Demokratie sabotiert

Haftbefehle gegen Politiker und Polizisten nach den Ausschreitungen in Brasiliens Hauptstadt

Nach dem weitgehend ungehinderten Eindringen rechtsextremer Demonstranten in Regierungsgebäude in der brasilianischen Hauptstadt am vergangenen Sonntag ermittelt die Justiz auch gegen mehrere hohe Beamte, die den Anschlag von Anhängern des Ex-Präsidenten Jair Bolsonaro auf die demokratischen Institutionen unterstützt oder begünstigt haben sollen. Am Dienstag (Ortszeit) ordnete der Richter am Obersten Gerichtshof Alexandre Moraes Haftbefehl gegen Anderson Torres, den am Sonntag entlassenen Sicherheitschef des Bundesdistrikts Brasília, an. Polizisten durchsuchten dessen Wohnung. Torres befindet sich auf einer Reise in den USA und wollte am Mittwoch nach Brasilien zurückkehren, um sich den Behörden zu stellen. Bevor er zu Neujahr erneut für die öffentliche Sicherheit von Brasilia zuständig wurde, war Torres von März 2021 an zwischenzeitlich Justizminister in Bolsonaros Kabinett. Ricardo Garcia Cappelli, dem von Präsident Lula per Dekret nun die Verantwortung für die Sicherheit in der Hauptstadt übertragen wurde, spricht von einer »strukturierten Sabotageaktion, die vom bolsonaristischen Ex-Minister kommandiert wurde«.

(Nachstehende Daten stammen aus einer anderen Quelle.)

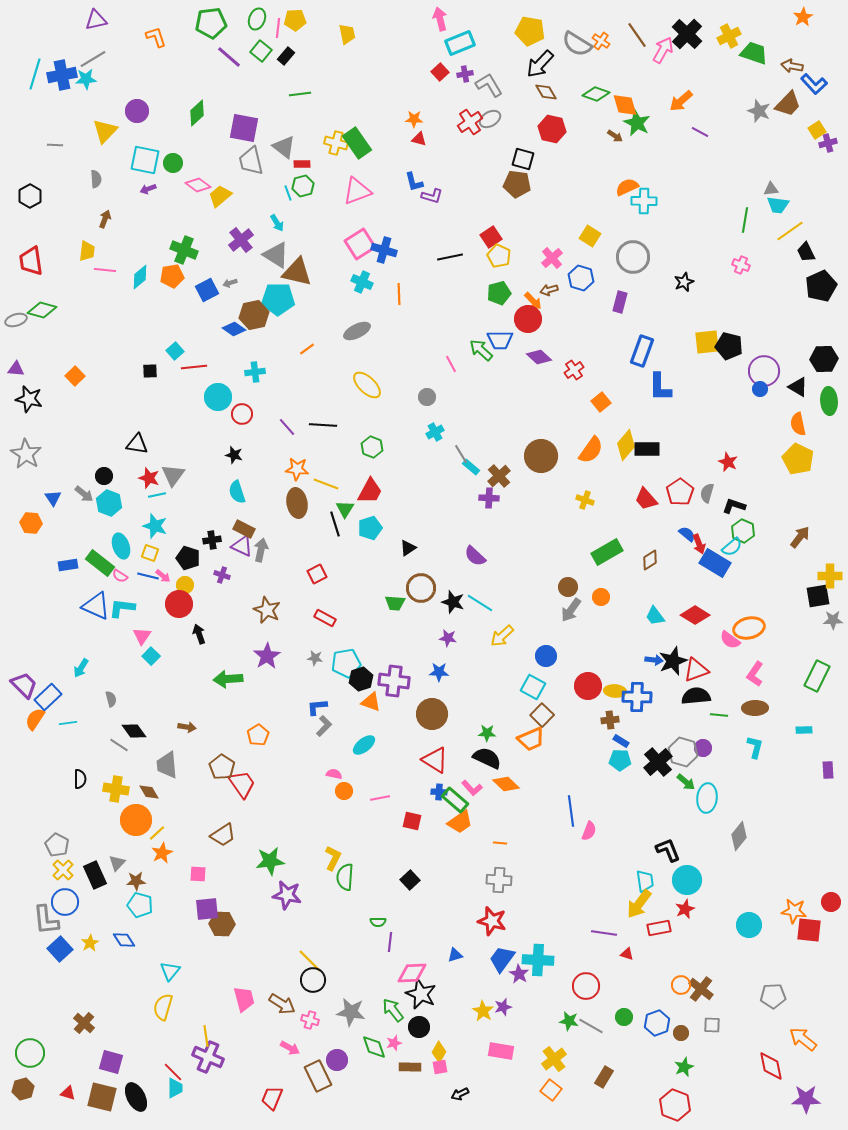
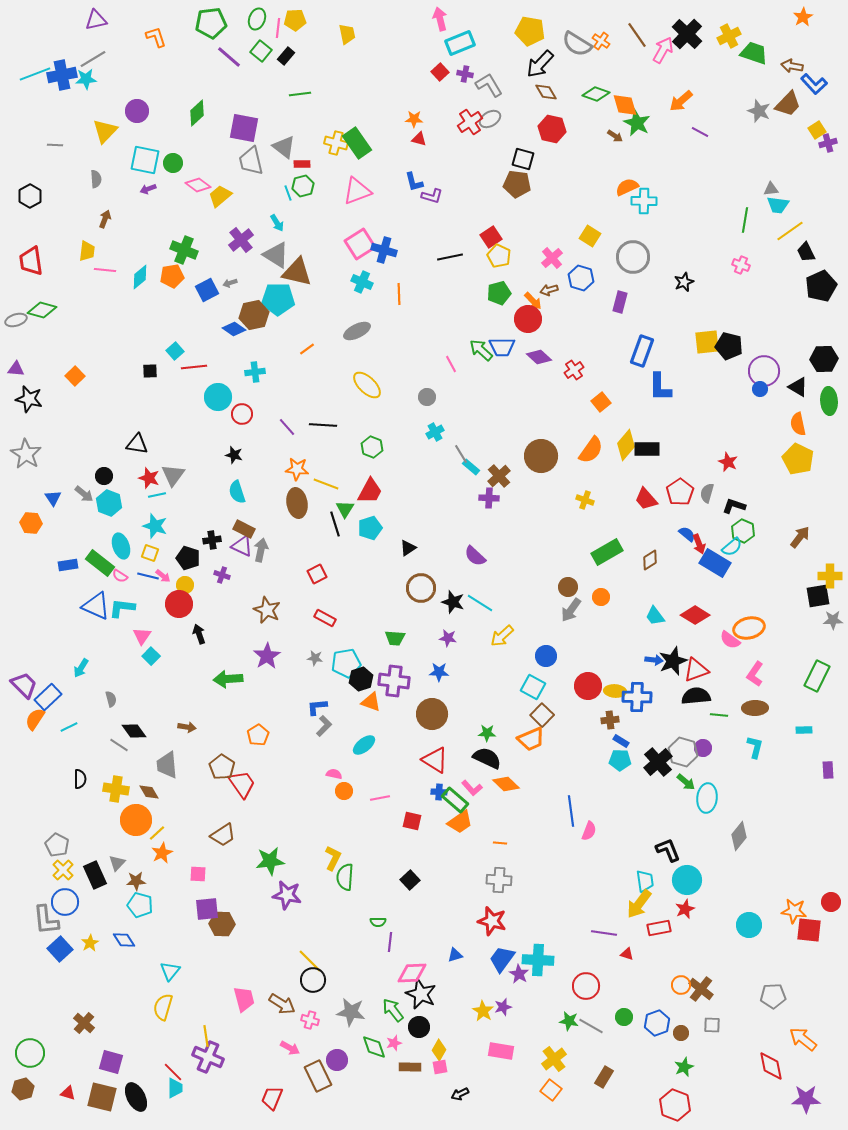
cyan line at (35, 74): rotated 52 degrees clockwise
purple cross at (465, 74): rotated 21 degrees clockwise
blue trapezoid at (500, 340): moved 2 px right, 7 px down
green trapezoid at (395, 603): moved 35 px down
cyan line at (68, 723): moved 1 px right, 4 px down; rotated 18 degrees counterclockwise
yellow diamond at (439, 1052): moved 2 px up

Bereits in Gewahrsam genommen wurde der zuvor im Auftrag von Präsident Lula abgesetzte Polizeichef der brasilianischen Bundeshauptstadt, Fabio Augusto Viera, der am Sonntag als Einsatzleiter agiert hatte. Richter Moraes sieht Anzeichen für eine »kriminelle Organisation«, die es sich zum Ziel gesetzt habe, »die demokratischen Institutionen zu destabilisieren«. Der Polizeiführung wirft Moraes diverse Unterlassungen vor, die die »terroristischen Akte« gegen das öffentliche Eigentum durch »Duldung und Untätigkeit« ermöglicht und dadurch Repräsentanten des Staates in Gefahr gebracht hätten.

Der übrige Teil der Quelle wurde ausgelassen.